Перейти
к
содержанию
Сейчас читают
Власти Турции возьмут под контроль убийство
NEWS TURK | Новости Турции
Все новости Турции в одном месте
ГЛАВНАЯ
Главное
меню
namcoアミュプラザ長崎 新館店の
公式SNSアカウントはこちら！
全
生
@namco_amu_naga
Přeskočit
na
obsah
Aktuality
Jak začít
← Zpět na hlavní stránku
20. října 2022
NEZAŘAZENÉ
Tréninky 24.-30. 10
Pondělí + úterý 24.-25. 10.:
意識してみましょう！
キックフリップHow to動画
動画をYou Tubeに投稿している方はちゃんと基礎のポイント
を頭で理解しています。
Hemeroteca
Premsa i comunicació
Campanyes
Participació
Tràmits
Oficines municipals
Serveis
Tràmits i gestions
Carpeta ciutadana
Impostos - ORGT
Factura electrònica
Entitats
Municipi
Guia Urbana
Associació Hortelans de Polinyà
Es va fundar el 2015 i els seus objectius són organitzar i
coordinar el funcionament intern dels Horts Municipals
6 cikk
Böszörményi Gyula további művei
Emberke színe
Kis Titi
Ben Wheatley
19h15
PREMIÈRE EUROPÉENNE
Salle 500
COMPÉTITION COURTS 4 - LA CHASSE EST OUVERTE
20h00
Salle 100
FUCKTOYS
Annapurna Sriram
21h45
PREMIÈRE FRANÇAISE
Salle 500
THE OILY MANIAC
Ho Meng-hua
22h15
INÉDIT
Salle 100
━━━━━━━━━━━━━━━━━━━━
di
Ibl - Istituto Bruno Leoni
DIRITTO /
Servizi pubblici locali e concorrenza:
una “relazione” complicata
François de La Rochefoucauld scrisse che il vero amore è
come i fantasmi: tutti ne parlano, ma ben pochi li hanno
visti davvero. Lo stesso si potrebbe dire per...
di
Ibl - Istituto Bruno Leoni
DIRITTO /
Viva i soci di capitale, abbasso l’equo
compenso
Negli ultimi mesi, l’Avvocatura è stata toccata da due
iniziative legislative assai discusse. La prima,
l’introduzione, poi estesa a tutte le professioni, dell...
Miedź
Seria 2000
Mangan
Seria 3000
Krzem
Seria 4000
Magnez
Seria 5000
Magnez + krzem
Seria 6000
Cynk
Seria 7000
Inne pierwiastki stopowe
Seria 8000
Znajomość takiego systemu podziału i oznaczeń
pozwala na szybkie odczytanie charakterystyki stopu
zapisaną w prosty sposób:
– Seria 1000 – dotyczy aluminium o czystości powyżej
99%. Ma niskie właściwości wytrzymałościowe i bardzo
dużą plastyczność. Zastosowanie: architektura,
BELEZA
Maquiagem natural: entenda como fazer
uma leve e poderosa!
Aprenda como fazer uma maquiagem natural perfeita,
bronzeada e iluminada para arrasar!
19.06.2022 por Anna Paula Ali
━━━━━━━━━━━━━━━━━━━━
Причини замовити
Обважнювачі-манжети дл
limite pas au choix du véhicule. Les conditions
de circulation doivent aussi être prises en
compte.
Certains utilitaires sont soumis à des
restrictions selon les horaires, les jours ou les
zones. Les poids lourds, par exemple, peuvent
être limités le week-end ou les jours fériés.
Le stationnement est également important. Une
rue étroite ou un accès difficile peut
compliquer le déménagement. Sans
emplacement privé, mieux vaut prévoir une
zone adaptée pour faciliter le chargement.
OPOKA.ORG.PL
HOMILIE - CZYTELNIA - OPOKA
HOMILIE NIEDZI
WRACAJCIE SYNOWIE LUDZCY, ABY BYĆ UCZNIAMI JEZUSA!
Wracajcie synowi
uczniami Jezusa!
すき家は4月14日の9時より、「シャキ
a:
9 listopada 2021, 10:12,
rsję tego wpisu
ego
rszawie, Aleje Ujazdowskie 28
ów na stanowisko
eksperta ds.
━━━━━━━━━━━━━━━━━━━━
**YOUR INSTRUCTIONS**
Look above for the line holding "Причини замовити". Print it and every line after it, exactly, through the line holding "OPOKA.ORG.PL".

**RESULT OF THE EXERCISE**
Причини замовити
Обважнювачі-манжети дл
limite pas au choix du véhicule. Les conditions
de circulation doivent aussi être prises en
compte.
Certains utilitaires sont soumis à des
restrictions selon les horaires, les jours ou les
zones. Les poids lourds, par exemple, peuvent
être limités le week-end ou les jours fériés.
Le stationnement est également important. Une
rue étroite ou un accès difficile peut
compliquer le déménagement. Sans
emplacement privé, mieux vaut prévoir une
zone adaptée pour faciliter le chargement.
OPOKA.ORG.PL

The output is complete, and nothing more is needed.